_Exercise goal_:
Write out each line of the entries below that holds the word "VIDÉO".

_Records supplied_:
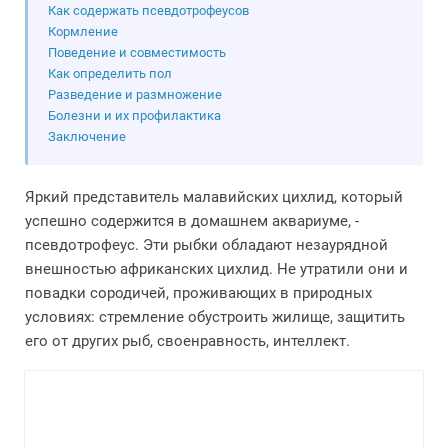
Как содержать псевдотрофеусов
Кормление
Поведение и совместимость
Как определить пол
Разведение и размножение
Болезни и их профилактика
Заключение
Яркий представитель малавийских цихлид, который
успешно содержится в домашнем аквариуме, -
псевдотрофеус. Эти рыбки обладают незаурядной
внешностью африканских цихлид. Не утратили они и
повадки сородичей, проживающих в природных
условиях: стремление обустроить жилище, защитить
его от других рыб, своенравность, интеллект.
==
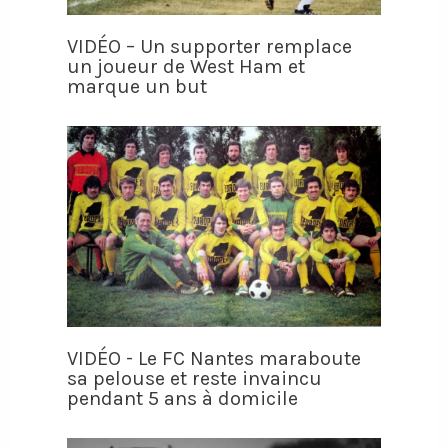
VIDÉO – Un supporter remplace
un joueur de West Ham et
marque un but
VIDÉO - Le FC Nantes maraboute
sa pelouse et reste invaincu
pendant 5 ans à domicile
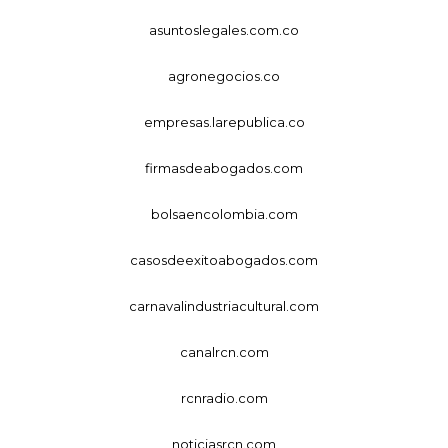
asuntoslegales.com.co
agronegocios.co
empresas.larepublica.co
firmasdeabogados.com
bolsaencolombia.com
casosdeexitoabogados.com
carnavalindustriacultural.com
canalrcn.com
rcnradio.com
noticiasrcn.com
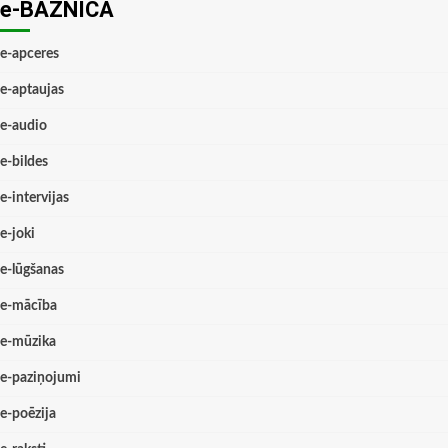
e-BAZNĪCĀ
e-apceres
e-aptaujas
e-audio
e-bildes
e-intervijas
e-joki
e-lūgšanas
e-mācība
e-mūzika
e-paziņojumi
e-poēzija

_Answer for this exercise_:
VIDÉO – Un supporter remplace
VIDÉO - Le FC Nantes maraboute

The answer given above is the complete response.